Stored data
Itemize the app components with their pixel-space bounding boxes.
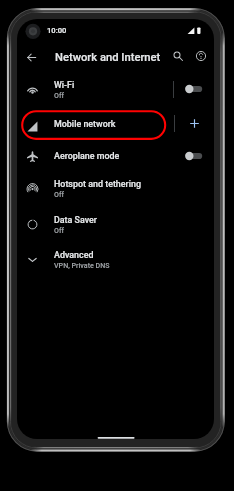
button[interactable]: Toggle Wi-Fi [180, 71, 206, 107]
button[interactable]: Mobile network [17, 107, 214, 140]
staticText: VPN, Private DNS [54, 261, 110, 269]
button[interactable]: Data Saver [17, 205, 214, 243]
staticText: Network and Internet [55, 51, 161, 64]
staticText: Aeroplane mode [54, 151, 120, 161]
staticText: Advanced [54, 250, 94, 260]
staticText: Wi-Fi [54, 80, 75, 90]
button[interactable]: Add network [182, 107, 206, 140]
staticText: Hotspot and tethering [54, 179, 141, 189]
staticText: Mobile network [54, 119, 116, 129]
staticText: Off [54, 190, 64, 198]
button[interactable]: Help [191, 46, 211, 66]
button[interactable]: Toggle Aeroplane mode [180, 140, 206, 172]
button[interactable]: Back [21, 47, 41, 67]
staticText: Off [54, 91, 64, 99]
button[interactable]: Aeroplane mode [17, 140, 214, 172]
button[interactable]: Wi-Fi [17, 71, 214, 107]
button[interactable]: Hotspot and tethering [17, 172, 214, 205]
staticText: Off [54, 226, 64, 234]
button[interactable]: Advanced [17, 243, 214, 276]
staticText: Data Saver [54, 215, 97, 225]
staticText: 10:00 [47, 26, 67, 35]
button[interactable]: Search [168, 46, 188, 66]
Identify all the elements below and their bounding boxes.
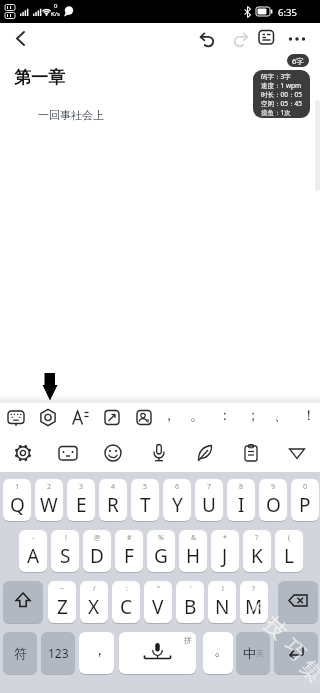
staticText: % <box>158 533 164 543</box>
staticText: * <box>223 533 227 543</box>
button[interactable]: 3 <box>67 479 95 521</box>
button[interactable]: ： <box>208 402 236 433</box>
staticText: 第一章 <box>14 67 65 88</box>
staticText: H <box>186 543 201 569</box>
button[interactable]: 9 <box>259 479 287 521</box>
button[interactable]: - <box>19 530 47 572</box>
staticText: K <box>251 543 263 569</box>
button[interactable]: @ <box>83 530 111 572</box>
staticText: A <box>27 543 40 569</box>
staticText: I <box>238 492 245 518</box>
button[interactable] <box>254 26 278 50</box>
staticText: 1 <box>15 482 20 492</box>
button[interactable]: ! <box>51 530 79 572</box>
button[interactable]: ' <box>176 581 204 623</box>
staticText: L <box>284 543 294 569</box>
staticText: 码字：3字 速度：1 wpm 时长：00：05 空闲：05：45 摸鱼：1次 <box>261 72 302 117</box>
button[interactable]: 123 <box>41 632 75 674</box>
button[interactable]: 、 <box>264 402 292 433</box>
button[interactable]: 拼 <box>119 632 196 674</box>
staticText: / <box>93 584 96 594</box>
button[interactable]: ， <box>79 632 114 674</box>
staticText: N <box>215 594 230 620</box>
button[interactable]: : <box>112 581 140 623</box>
staticText: 6:35 <box>278 6 297 19</box>
staticText: 9 <box>271 482 276 492</box>
button[interactable]: & <box>179 530 207 572</box>
button[interactable]: 7 <box>195 479 223 521</box>
button[interactable]: ； <box>236 402 264 433</box>
button[interactable]: 8 <box>227 479 255 521</box>
button[interactable]: / <box>80 581 108 623</box>
staticText: ! <box>222 584 224 594</box>
button[interactable] <box>3 581 43 623</box>
button[interactable]: 1 <box>3 479 31 521</box>
button[interactable] <box>227 27 251 51</box>
staticText: ！ <box>302 407 316 425</box>
staticText: 3 <box>79 482 84 492</box>
staticText: : <box>126 584 128 594</box>
button[interactable]: 符 <box>3 632 37 674</box>
button[interactable] <box>278 581 318 623</box>
staticText: 巧 <box>278 633 311 667</box>
button[interactable]: % <box>147 530 175 572</box>
staticText: X <box>88 594 100 620</box>
button[interactable]: 2 <box>35 479 63 521</box>
button[interactable]: ! <box>208 581 236 623</box>
button[interactable] <box>274 632 318 674</box>
staticText: ； <box>246 407 260 425</box>
button[interactable] <box>136 433 182 472</box>
button[interactable]: ！ <box>292 402 320 433</box>
button[interactable] <box>284 26 310 52</box>
staticText: 8 <box>239 482 244 492</box>
button[interactable] <box>228 433 274 472</box>
staticText: O <box>266 492 281 518</box>
staticText: Z <box>57 594 68 620</box>
staticText: ? <box>252 584 256 594</box>
button[interactable]: ~ <box>48 581 76 623</box>
button[interactable]: 。 <box>203 632 233 674</box>
button[interactable]: 4 <box>99 479 127 521</box>
staticText: 、 <box>274 407 288 425</box>
staticText: # <box>127 533 132 543</box>
button[interactable] <box>45 433 90 472</box>
staticText: 5 <box>143 482 148 492</box>
button[interactable]: ? <box>243 530 271 572</box>
staticText: 6 <box>175 482 180 492</box>
button[interactable] <box>8 25 34 51</box>
staticText: D <box>90 543 104 569</box>
staticText: ~ <box>60 584 65 594</box>
button[interactable]: * <box>211 530 239 572</box>
staticText: V <box>152 594 164 620</box>
button[interactable] <box>197 27 221 51</box>
staticText: Q <box>10 492 25 518</box>
staticText: 123 <box>48 645 69 661</box>
button[interactable] <box>274 433 320 472</box>
button[interactable] <box>0 433 45 472</box>
staticText: ? <box>255 533 259 543</box>
button[interactable]: 5 <box>131 479 159 521</box>
button[interactable]: 6 <box>163 479 191 521</box>
staticText: B <box>184 594 197 620</box>
staticText: T <box>140 492 151 518</box>
button[interactable] <box>90 433 136 472</box>
button[interactable] <box>182 433 228 472</box>
staticText: Y <box>172 492 183 518</box>
button[interactable]: ， <box>152 402 180 433</box>
button[interactable]: 。 <box>180 402 208 433</box>
button[interactable]: # <box>115 530 143 572</box>
staticText: 技 <box>259 611 292 645</box>
staticText: G <box>154 543 168 569</box>
button[interactable]: ? <box>240 581 268 623</box>
button[interactable]: " <box>144 581 172 623</box>
staticText: & <box>191 533 197 543</box>
staticText: ' <box>190 584 192 594</box>
button[interactable]: ( <box>275 530 303 572</box>
button[interactable]: 0 <box>291 479 319 521</box>
staticText: " <box>157 584 160 594</box>
staticText: ! <box>65 533 67 543</box>
staticText: 符 <box>14 645 27 661</box>
button[interactable]: 中 <box>236 632 270 674</box>
staticText: P <box>299 492 311 518</box>
staticText: E <box>76 492 87 518</box>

Required work: All of the entries need to be copied exactly, minus any pictures.

Result of the exercise:
Itemize the app components with their pixel-space bounding boxes.
button[interactable]: Toggle Wi-Fi [180, 71, 206, 107]
button[interactable]: Mobile network [17, 107, 214, 140]
staticText: VPN, Private DNS [54, 261, 110, 269]
button[interactable]: Data Saver [17, 205, 214, 243]
staticText: Network and Internet [55, 51, 161, 64]
staticText: Aeroplane mode [54, 151, 120, 161]
staticText: Advanced [54, 250, 94, 260]
staticText: Wi-Fi [54, 80, 75, 90]
button[interactable]: Add network [182, 107, 206, 140]
staticText: Hotspot and tethering [54, 179, 141, 189]
staticText: Mobile network [54, 119, 116, 129]
staticText: Off [54, 190, 64, 198]
button[interactable]: Help [191, 46, 211, 66]
button[interactable]: Toggle Aeroplane mode [180, 140, 206, 172]
button[interactable]: Back [21, 47, 41, 67]
staticText: Off [54, 91, 64, 99]
button[interactable]: Aeroplane mode [17, 140, 214, 172]
button[interactable]: Wi-Fi [17, 71, 214, 107]
button[interactable]: Hotspot and tethering [17, 172, 214, 205]
staticText: Off [54, 226, 64, 234]
button[interactable]: Advanced [17, 243, 214, 276]
staticText: Data Saver [54, 215, 97, 225]
staticText: 10:00 [47, 26, 67, 35]
button[interactable]: Search [168, 46, 188, 66]
Identify all the elements below and their bounding boxes.
staticText: % <box>158 533 164 543</box>
staticText: * <box>223 533 227 543</box>
button[interactable]: 3 <box>67 479 95 521</box>
button[interactable]: ： <box>208 402 236 433</box>
staticText: 第一章 <box>14 67 65 88</box>
staticText: H <box>186 543 201 569</box>
button[interactable]: 9 <box>259 479 287 521</box>
button[interactable]: - <box>19 530 47 572</box>
staticText: K <box>251 543 263 569</box>
button[interactable]: @ <box>83 530 111 572</box>
staticText: A <box>27 543 40 569</box>
staticText: I <box>238 492 245 518</box>
button[interactable] <box>254 26 278 50</box>
staticText: 1 <box>15 482 20 492</box>
button[interactable]: ! <box>51 530 79 572</box>
button[interactable]: ' <box>176 581 204 623</box>
staticText: L <box>284 543 294 569</box>
staticText: 码字：3字 速度：1 wpm 时长：00：05 空闲：05：45 摸鱼：1次 <box>261 72 302 117</box>
button[interactable]: 123 <box>41 632 75 674</box>
button[interactable]: 、 <box>264 402 292 433</box>
button[interactable]: 拼 <box>119 632 196 674</box>
staticText: / <box>93 584 96 594</box>
button[interactable]: ， <box>79 632 114 674</box>
staticText: N <box>215 594 230 620</box>
button[interactable]: : <box>112 581 140 623</box>
staticText: 6:35 <box>278 6 297 19</box>
staticText: 9 <box>271 482 276 492</box>
button[interactable]: & <box>179 530 207 572</box>
button[interactable]: 7 <box>195 479 223 521</box>
button[interactable]: ； <box>236 402 264 433</box>
button[interactable]: 8 <box>227 479 255 521</box>
button[interactable]: / <box>80 581 108 623</box>
staticText: ! <box>222 584 224 594</box>
button[interactable] <box>3 581 43 623</box>
button[interactable]: 1 <box>3 479 31 521</box>
button[interactable] <box>227 27 251 51</box>
staticText: ！ <box>302 407 316 425</box>
staticText: 3 <box>79 482 84 492</box>
staticText: : <box>126 584 128 594</box>
button[interactable]: 符 <box>3 632 37 674</box>
button[interactable] <box>278 581 318 623</box>
staticText: 巧 <box>278 633 311 667</box>
button[interactable]: % <box>147 530 175 572</box>
staticText: X <box>88 594 100 620</box>
button[interactable]: 2 <box>35 479 63 521</box>
button[interactable]: ! <box>208 581 236 623</box>
button[interactable] <box>274 632 318 674</box>
staticText: ； <box>246 407 260 425</box>
button[interactable] <box>136 433 182 472</box>
button[interactable]: ！ <box>292 402 320 433</box>
button[interactable] <box>284 26 310 52</box>
staticText: 8 <box>239 482 244 492</box>
button[interactable] <box>228 433 274 472</box>
staticText: O <box>266 492 281 518</box>
staticText: Z <box>57 594 68 620</box>
staticText: ? <box>252 584 256 594</box>
button[interactable]: ~ <box>48 581 76 623</box>
button[interactable]: 。 <box>203 632 233 674</box>
button[interactable]: 4 <box>99 479 127 521</box>
staticText: 、 <box>274 407 288 425</box>
staticText: # <box>127 533 132 543</box>
button[interactable] <box>45 433 90 472</box>
staticText: 5 <box>143 482 148 492</box>
button[interactable]: ? <box>243 530 271 572</box>
staticText: 6 <box>175 482 180 492</box>
button[interactable] <box>8 25 34 51</box>
staticText: D <box>90 543 104 569</box>
staticText: ~ <box>60 584 65 594</box>
button[interactable]: * <box>211 530 239 572</box>
staticText: V <box>152 594 164 620</box>
button[interactable] <box>197 27 221 51</box>
staticText: Q <box>10 492 25 518</box>
staticText: 123 <box>48 645 69 661</box>
button[interactable] <box>274 433 320 472</box>
button[interactable] <box>0 433 45 472</box>
staticText: ? <box>255 533 259 543</box>
button[interactable]: 5 <box>131 479 159 521</box>
button[interactable]: 6 <box>163 479 191 521</box>
staticText: B <box>184 594 197 620</box>
staticText: T <box>140 492 151 518</box>
button[interactable] <box>90 433 136 472</box>
button[interactable] <box>182 433 228 472</box>
staticText: Y <box>172 492 183 518</box>
button[interactable]: ， <box>152 402 180 433</box>
button[interactable]: 。 <box>180 402 208 433</box>
button[interactable]: # <box>115 530 143 572</box>
staticText: 技 <box>259 611 292 645</box>
staticText: G <box>154 543 168 569</box>
button[interactable]: ? <box>240 581 268 623</box>
button[interactable]: " <box>144 581 172 623</box>
staticText: & <box>191 533 197 543</box>
staticText: ' <box>190 584 192 594</box>
button[interactable]: ( <box>275 530 303 572</box>
button[interactable]: 0 <box>291 479 319 521</box>
staticText: " <box>157 584 160 594</box>
staticText: ! <box>65 533 67 543</box>
staticText: 符 <box>14 645 27 661</box>
button[interactable]: 中 <box>236 632 270 674</box>
staticText: P <box>299 492 311 518</box>
staticText: E <box>76 492 87 518</box>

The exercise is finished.